2018: Regional Chair Ken Seiling talks LRT, opioids and affordable housing
More road work to come in 2018 plus a municipal election in October
This will be a big year as Waterloo region grows in population and the LRT gets up and running. But there are ongoing problems plaguing the community that local politicians will need to focus on, Regional Chair Ken Seiling says.
In an interview to kick off the new year, Seiling joined CBC K-W's The Morning Edition host Craig Norris to talk about the top issues he expects will affect the region in 2018.
Seiling's top three:
- The LRT.
- The opioid and fentanyl crisis.
- Affordable housing.
"We should be up and running in late spring of this year, that's our target," Seiling said of light rail transit in the region, and he said Bombardier assures officials they will deliver the rest of the vehicle fleet on time.
Along with that, planning work will begin on the massive transit hub facility planed for downtown Kitchener at Victoria Ave. and King Street.

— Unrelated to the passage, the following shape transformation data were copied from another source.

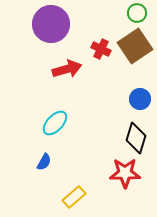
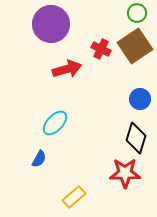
blue semicircle: moved 5 px left, 3 px up
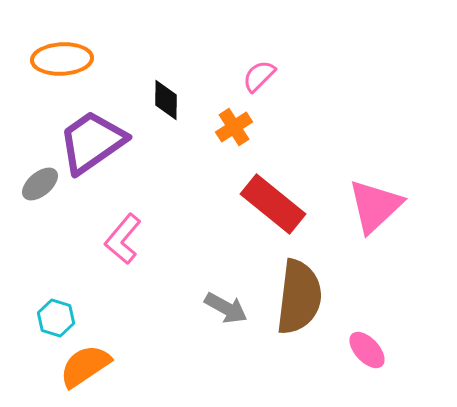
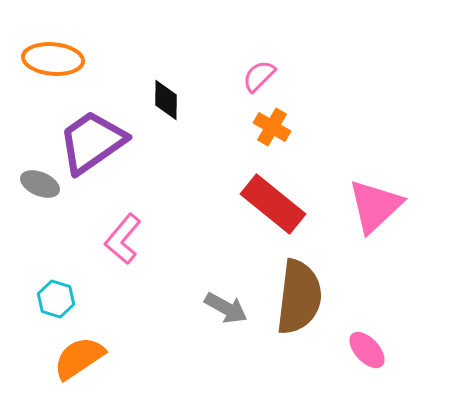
orange ellipse: moved 9 px left; rotated 8 degrees clockwise
orange cross: moved 38 px right; rotated 27 degrees counterclockwise
gray ellipse: rotated 63 degrees clockwise
cyan hexagon: moved 19 px up
orange semicircle: moved 6 px left, 8 px up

Hear the whole interview with Regional Chair Ken Seiling:
'Wish we had the magic solution'
When it comes to the opioid crisis — and the dangers of fentanyl — Seiling said there is the need for the region to establish some interim steps to dealing with it.

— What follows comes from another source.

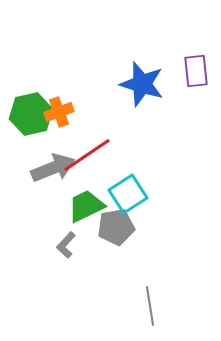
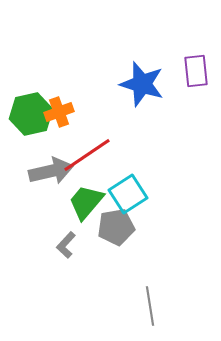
gray arrow: moved 2 px left, 3 px down; rotated 9 degrees clockwise
green trapezoid: moved 4 px up; rotated 24 degrees counterclockwise
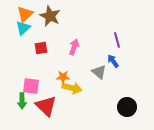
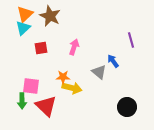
purple line: moved 14 px right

There's a wide range of opinions on the matter and, he said, that makes it hard to come up with a quick and easy solution.

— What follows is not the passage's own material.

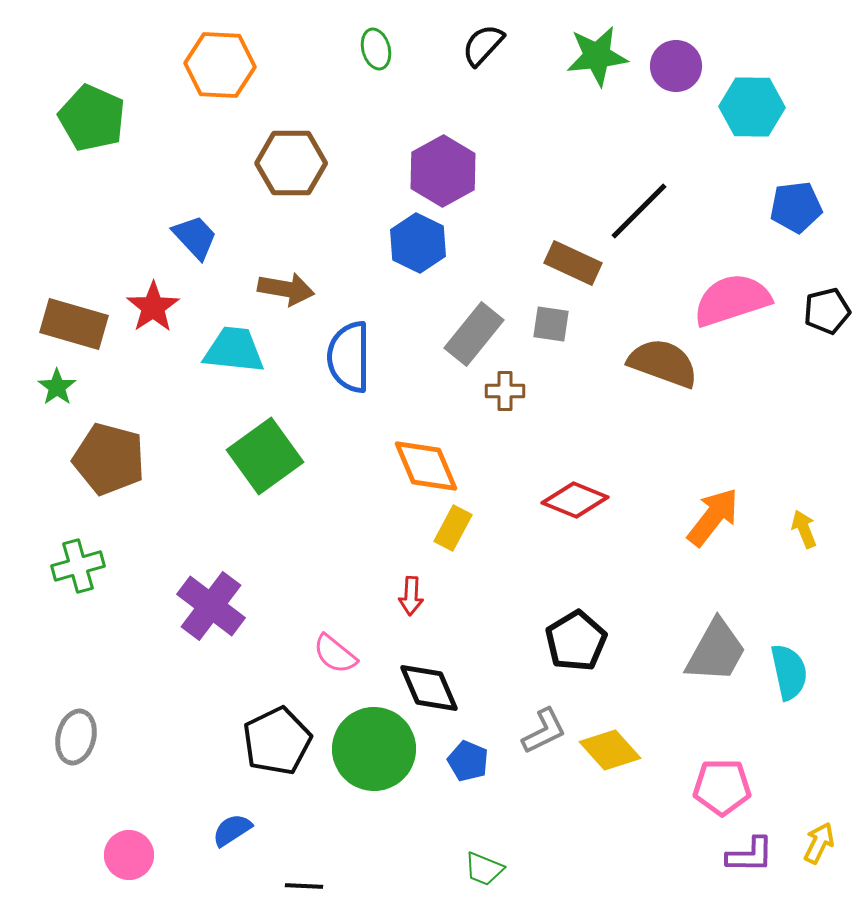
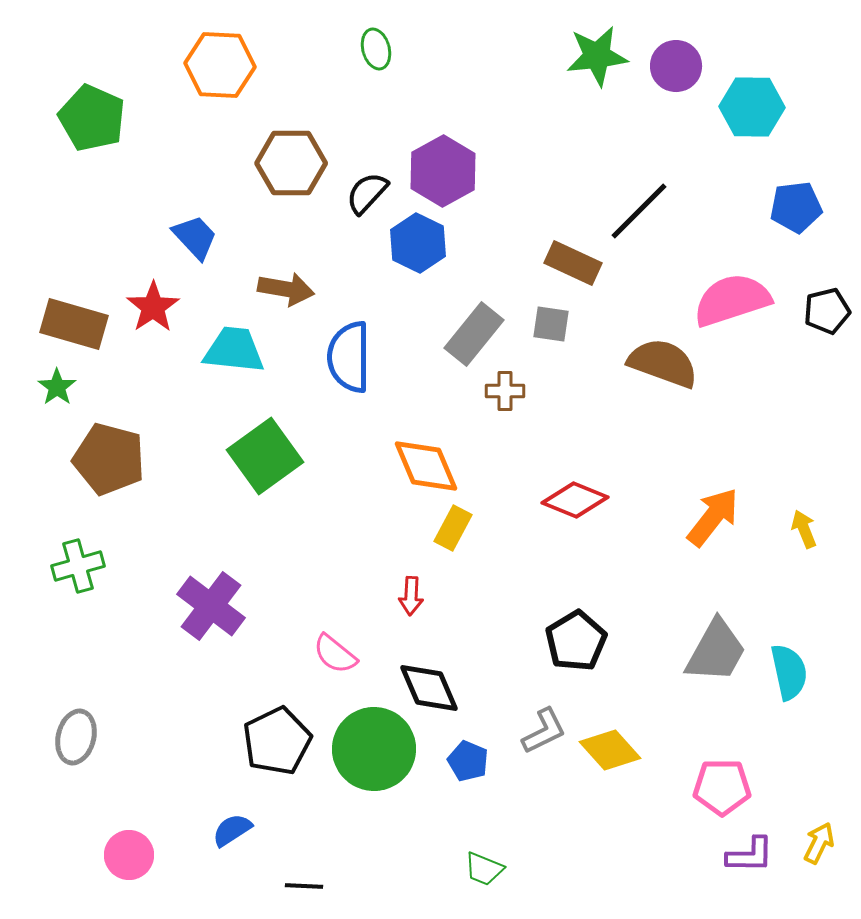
black semicircle at (483, 45): moved 116 px left, 148 px down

"I wish we had the magic solution. It's a crisis for all communities right across North America — nobody seems to have the correct answer," he said.
The issue of affordable housing is also high on the region's radar, Seiling said.
The Region will be watching the federal government with interest to learn more about the upcoming national housing policy.
"Affordable housing continues to be an ongoing issue, no matter what we build. We've been one of the more successful communities in Ontario in getting some affordable housing on the ground, [but] our waiting lists don't shrink," Seiling observed.
There are always about 3,000 families on the waiting list in Waterloo region.
"We want to see what kind of funding the federal government is going to put forward through this policy that hopefully will allow us to increase the amount of affordable housing we can create," he said.
The region hopes some of that affordable housing will include spots along the LRT transit corridor. Seiling said they want to see a mix of developments along the rail route and also potentially in the transit hub, which will see a mix of homes, offices and retail space for shops and restaurants.
"I think there are opportunities," he said.
Road work ahead
It will also be a year of construction in the region — in particular road work. The Highway 7 bridge on Victoria Street will be coming down this year as part of a provincial project.
As well, Weber Street from Frederick Street heading east will be rebuilt this year; work will wrap up in the Shantz Hill area of Cambridge; and a roundabout will be going in at Franklin Boulevard in Cambridge.
Old courthouse: unified first response?
As well, the region will begin to look a the old provincial courthouse on Frederick Street in Kitchener to plan how to convert it into a new detachment for police.
"It's a very large building, but it's always an opportunity to keep the detachment downtown Kitchener, but also we're working toward creating a unified emergency dispatch system for the entire region and that's currently housed at the headquarters down on Sportsworld Drive," he said.
Police and fire are on board for the new dispatch system and Seiling said he hopes they can get ambulances there as well.
The other big issue on the minds of politicians and voters in the cities and townships in the region is the municipal election on Oct. 22.
The campaigns can't begin until May 1, which is the first day people can file nomination papers. Those wanting to run have until July 27 to file paperwork.
When asked which way he was leaning when it comes to running for regional chair again — a position he has held since 1985 — Seiling sidestepped the question and said there is currently too much to focus on in the region to worry about the election just yet.
"I'm leaning to not telling anybody until later in the spring," he said.